Exercise data Block Start

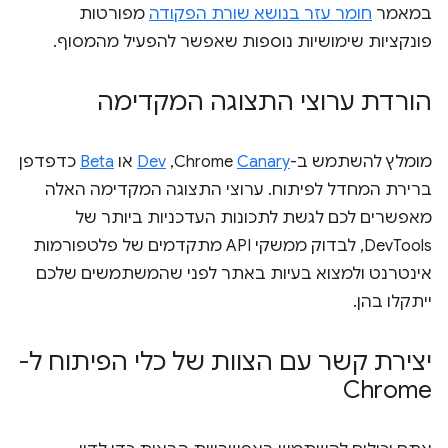
במאמר
חומר עזר בנושא שורת הפקודה
מפורטות
פונקציות שימושיות נוספות שאפשר להפעיל מהמסוף.
הורדת ערוצי התצוגה המקדימה
מומלץ להשתמש ב-Chrome
Canary
,‏
Dev
או
Beta
כדפדפן
ברירת המחדל לפיתוח. ערוצי התצוגה המקדימה האלה
מאפשרים לכם לגשת לתכונות העדכניות ביותר של
DevTools, לבדוק ממשקי API מתקדמים של פלטפורמות
אינטרנט ולמצוא בעיות באתר לפני שהמשתמשים שלכם
ייתקלו בהן.
יצירת קשר עם הצוות של כלי הפיתוח ל-
Chrome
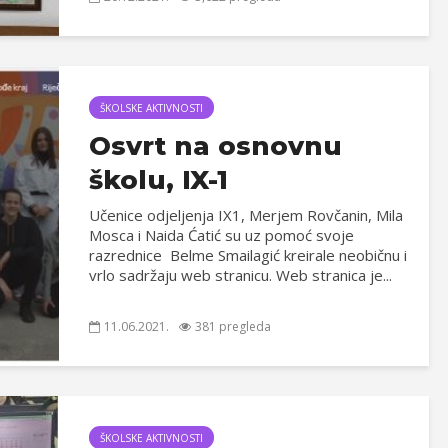
ŠKOLSKE AKTIVNOSTI
Osvrt na osnovnu
školu, IX-1
Učenice odjeljenja IX1, Merjem Rovčanin, Mila
Mosca i Naida Ćatić su uz pomoć svoje
razrednice Belme Smailagić kreirale neobičnu i
vrlo sadržaju web stranicu. Web stranica je...
11.06.2021.
381 pregleda
ŠKOLSKE AKTIVNOSTI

Exercise data Block End

▸ What the task asks
The lines from the one containing "Osvrt na osnovnu" through the last line of the records are to be transcribed exactly, with nothing else added.

▸ Output for this exercise
Osvrt na osnovnu
školu, IX-1
Učenice odjeljenja IX1, Merjem Rovčanin, Mila
Mosca i Naida Ćatić su uz pomoć svoje
razrednice Belme Smailagić kreirale neobičnu i
vrlo sadržaju web stranicu. Web stranica je...
11.06.2021.
381 pregleda
ŠKOLSKE AKTIVNOSTI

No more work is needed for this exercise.